Gov. Brian Kemp is dead serious about going after shrewd lawyers he says are killing the American dream of making a buck in business.
But first he had to go after malcontents under his GOP tent. That’s because this effort is really important to him, perhaps one that could springboard him to higher office.
Last week, as the state Senate was set to take up Kemp’s bill to overhaul litigation, he noticed opposition brewing among his own. So, to head off any free thinking, one of his chief minions made it known that any Republican who opposes the governor’s bill might just find a horse’s head under their sheets.
Cody Hall, a Kemp confidant, let it be known that the governor is ready to use his considerable war chest to primary any Republican who has the temerity to go against his will.
This might sound odd from a pol who was primaried last time out by President Donald Trump’s guy, the ever-grim David Perdue. Trump still was mad at Kemp for not going along with his 2020 election swindle. But I suppose Kemp, who won handily, now believes that getting primaried builds character.
Apparently, his threat worked, as every Republican except Colton Moore, the Senate’s human No-vote machine, supported the legislation.
The bill, now in the state House, would “level the playing field” in courthouses, supporters say. They say plaintiffs’ lawyers are putting their faces on highway billboards and bombarding businesses with frivolous lawsuits.
This well-organized, and well-funded, campaign — known as the Lobbyist Full Employment Act — has been actively waged for more than a year. Supporters claim that “nuclear verdicts,” as in really big ones, are crippling businesses by driving up the price of insurance.
Credit: Arvin Temkar/AJC
Credit: Arvin Temkar/AJC
In fact, we’re now being told that Georgia is a “judicial hellhole,” which is disconcerting to those of us used to hearing politicians, especially Kemp, crowing that Georgia is the No. 1 place to do business. The governor is said to still be smarting from insurance premium hikes from his time as a construction firm boss.

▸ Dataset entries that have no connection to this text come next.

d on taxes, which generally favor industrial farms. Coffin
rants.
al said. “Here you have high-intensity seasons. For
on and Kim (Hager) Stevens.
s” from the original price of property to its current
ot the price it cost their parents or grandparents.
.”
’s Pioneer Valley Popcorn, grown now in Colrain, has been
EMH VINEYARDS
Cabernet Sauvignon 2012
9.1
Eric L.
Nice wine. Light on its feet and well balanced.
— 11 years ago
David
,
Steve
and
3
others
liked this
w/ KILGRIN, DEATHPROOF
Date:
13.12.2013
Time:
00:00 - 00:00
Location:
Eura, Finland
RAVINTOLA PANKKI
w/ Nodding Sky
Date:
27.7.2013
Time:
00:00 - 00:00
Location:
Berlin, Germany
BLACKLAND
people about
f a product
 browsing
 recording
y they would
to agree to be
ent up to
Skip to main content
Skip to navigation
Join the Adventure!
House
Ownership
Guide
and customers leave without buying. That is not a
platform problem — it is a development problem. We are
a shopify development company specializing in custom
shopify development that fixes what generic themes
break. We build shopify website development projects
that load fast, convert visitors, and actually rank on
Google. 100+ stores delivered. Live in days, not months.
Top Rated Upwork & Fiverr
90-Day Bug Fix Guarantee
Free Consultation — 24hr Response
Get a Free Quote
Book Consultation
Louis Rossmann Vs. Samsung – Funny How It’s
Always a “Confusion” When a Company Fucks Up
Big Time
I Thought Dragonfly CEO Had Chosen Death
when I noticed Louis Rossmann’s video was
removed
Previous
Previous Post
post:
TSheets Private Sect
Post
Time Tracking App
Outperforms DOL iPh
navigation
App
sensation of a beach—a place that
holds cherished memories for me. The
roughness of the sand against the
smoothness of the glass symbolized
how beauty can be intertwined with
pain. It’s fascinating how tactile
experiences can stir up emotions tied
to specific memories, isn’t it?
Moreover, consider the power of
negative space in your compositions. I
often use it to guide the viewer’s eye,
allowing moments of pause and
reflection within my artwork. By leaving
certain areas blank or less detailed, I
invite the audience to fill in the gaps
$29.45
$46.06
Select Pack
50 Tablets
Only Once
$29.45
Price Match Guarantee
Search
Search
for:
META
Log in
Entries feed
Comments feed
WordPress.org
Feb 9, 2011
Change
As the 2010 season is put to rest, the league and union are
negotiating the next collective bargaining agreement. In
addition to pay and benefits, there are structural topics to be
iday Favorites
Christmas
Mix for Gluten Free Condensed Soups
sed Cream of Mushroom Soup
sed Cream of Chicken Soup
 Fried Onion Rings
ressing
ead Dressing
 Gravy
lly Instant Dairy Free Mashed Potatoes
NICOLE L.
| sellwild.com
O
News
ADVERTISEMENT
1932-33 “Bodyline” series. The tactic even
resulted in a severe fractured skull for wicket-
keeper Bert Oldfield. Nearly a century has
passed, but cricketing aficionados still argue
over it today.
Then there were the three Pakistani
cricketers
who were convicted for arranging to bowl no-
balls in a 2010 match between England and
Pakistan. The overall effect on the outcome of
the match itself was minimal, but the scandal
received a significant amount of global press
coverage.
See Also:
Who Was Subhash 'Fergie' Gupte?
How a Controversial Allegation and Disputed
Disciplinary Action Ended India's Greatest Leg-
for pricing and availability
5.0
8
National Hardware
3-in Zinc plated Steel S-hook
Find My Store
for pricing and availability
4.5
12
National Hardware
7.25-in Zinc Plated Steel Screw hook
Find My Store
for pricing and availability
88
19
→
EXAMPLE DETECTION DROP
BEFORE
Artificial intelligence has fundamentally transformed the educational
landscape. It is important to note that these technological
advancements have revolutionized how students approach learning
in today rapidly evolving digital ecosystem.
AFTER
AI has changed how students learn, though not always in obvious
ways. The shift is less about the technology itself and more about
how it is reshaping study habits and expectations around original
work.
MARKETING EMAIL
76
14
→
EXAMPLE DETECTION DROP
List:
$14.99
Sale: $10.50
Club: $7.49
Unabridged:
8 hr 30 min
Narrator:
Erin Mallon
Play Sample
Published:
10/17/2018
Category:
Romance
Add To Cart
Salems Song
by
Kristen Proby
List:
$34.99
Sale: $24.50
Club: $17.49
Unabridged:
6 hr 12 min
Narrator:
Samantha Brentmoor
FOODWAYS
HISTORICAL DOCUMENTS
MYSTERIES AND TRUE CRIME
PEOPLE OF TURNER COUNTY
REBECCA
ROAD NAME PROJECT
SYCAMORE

Democrats and many lawyers argue the bill is a bald-faced giveaway to the insurance industry, a multiillion-dollar conglomerate that excels at funding lobbyists and politicians. In addition, they say this will hurt the Little Guy’s chance at being reimbursed when injured by a company cutting corners.
Granted, rising insurance rates annoy those of all political convictions. But the cause of those increases could keep high school debate teams arguing forever, whether they be more frequent natural disasters, naïve juries or greedy insurance moguls who excel at hiding profits.
In fact, adopting the so-called “tort reform” doesn’t ensure that rates will drop. It could affect liability insurance for some businesses, but the rest of the picture still remains clouded.
In recent weeks, the tort reform squad brought forth testimony from all sorts of business owners, whether they be in the construction field, trucking industry or moms-and-pops just trying to make it in this harsh world.
The bill would do several things, including stop the courtroom tactic of “anchoring,” which means bringing up possible financial damages early in a trial. The bill would make it harder to sue businesses for criminal acts occurring on their property, make it easier to dismiss cases and make trials bifurcated, meaning damages would be argued in a separate proceeding but with the same jury.
The legislation does not have a cap on jury awards, as the state Supreme Court ruled such a measure unconstitutional in 2010.
The bill’s proponents like to mention our neighbors in Florida for having successfully passed similar legislation. Florida, which Mother Nature has tried to destroy for the past decade, had seen massive insurance losses, wildly rising rates and companies pulling out. But, proponents say, legislation backed by Gov. Ron DeSantis turned all that around and insurers now are flocking back to the Sunshine State.
But let me add an asterisk here: An enterprising reporter writing for the Miami Herald and Tampa Bay Times unearthed a government report on the insurance industry and this week wrote a story headlined, “Secret study found Florida insurers sent billions to affiliates while crying poor.”
“The report, the most in-depth dive into the byzantine finances of Florida’s homeowners insurance market, reveals that as the insurance market was ailing and companies were losing money, executives distributed $680 million in dividends to shareholders while diverting billions more to affiliate companies,” the reporter wrote.
Florida’s legislators never saw that report while debating tort reform, but listened to insurance execs complain about how broke they were. Insurance companies can appear to be losing money on claim payouts while still raking it in on the stock market.
The late Tommy Malone, a plaintiff’s lawyer who grew rich from winning over juries, once got philosophic when explaining that verdicts should not solely be based on actuarial tables.
“How much is a sunrise worth?” he asked.
I called Adam Malone, who followed in his father’s footsteps. It was his case that overturned the state’s 2005 law that capped “pain and suffering” awards at $350,000.
He once told me that “tort reform is socialized justice” and “takes away citizens’ voice.”
This week, he said, “The insurance industry is not hurting. Tort reform and insurance premiums have no correlation between each other.”
But for the next few weeks, we sure will hear that they do.